§ Data provided:
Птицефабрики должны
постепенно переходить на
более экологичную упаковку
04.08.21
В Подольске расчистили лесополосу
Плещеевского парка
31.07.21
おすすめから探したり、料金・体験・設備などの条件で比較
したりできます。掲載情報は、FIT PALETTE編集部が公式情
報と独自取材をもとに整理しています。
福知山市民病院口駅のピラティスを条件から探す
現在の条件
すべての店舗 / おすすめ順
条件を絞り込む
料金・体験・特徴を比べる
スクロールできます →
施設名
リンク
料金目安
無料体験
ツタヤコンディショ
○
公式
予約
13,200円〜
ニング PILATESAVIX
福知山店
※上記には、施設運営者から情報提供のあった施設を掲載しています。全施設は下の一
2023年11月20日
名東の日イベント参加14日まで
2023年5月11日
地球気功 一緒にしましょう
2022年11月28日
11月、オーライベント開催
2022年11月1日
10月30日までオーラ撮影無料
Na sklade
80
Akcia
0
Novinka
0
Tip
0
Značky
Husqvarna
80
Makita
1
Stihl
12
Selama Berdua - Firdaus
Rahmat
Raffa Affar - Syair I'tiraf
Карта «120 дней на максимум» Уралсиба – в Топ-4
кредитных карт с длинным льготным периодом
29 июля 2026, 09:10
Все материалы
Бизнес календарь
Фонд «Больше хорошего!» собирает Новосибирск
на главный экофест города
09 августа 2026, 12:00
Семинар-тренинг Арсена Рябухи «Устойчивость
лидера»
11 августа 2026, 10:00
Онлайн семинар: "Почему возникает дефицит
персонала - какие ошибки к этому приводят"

§ What is needed: Your reply should match the data above exactly, line for line.

§ Solution below:
Птицефабрики должны
постепенно переходить на
более экологичную упаковку
04.08.21
В Подольске расчистили лесополосу
Плещеевского парка
31.07.21
おすすめから探したり、料金・体験・設備などの条件で比較
したりできます。掲載情報は、FIT PALETTE編集部が公式情
報と独自取材をもとに整理しています。
福知山市民病院口駅のピラティスを条件から探す
現在の条件
すべての店舗 / おすすめ順
条件を絞り込む
料金・体験・特徴を比べる
スクロールできます →
施設名
リンク
料金目安
無料体験
ツタヤコンディショ
○
公式
予約
13,200円〜
ニング PILATESAVIX
福知山店
※上記には、施設運営者から情報提供のあった施設を掲載しています。全施設は下の一
2023年11月20日
名東の日イベント参加14日まで
2023年5月11日
地球気功 一緒にしましょう
2022年11月28日
11月、オーライベント開催
2022年11月1日
10月30日までオーラ撮影無料
Na sklade
80
Akcia
0
Novinka
0
Tip
0
Značky
Husqvarna
80
Makita
1
Stihl
12
Selama Berdua - Firdaus
Rahmat
Raffa Affar - Syair I'tiraf
Карта «120 дней на максимум» Уралсиба – в Топ-4
кредитных карт с длинным льготным периодом
29 июля 2026, 09:10
Все материалы
Бизнес календарь
Фонд «Больше хорошего!» собирает Новосибирск
на главный экофест города
09 августа 2026, 12:00
Семинар-тренинг Арсена Рябухи «Устойчивость
лидера»
11 августа 2026, 10:00
Онлайн семинар: "Почему возникает дефицит
персонала - какие ошибки к этому приводят"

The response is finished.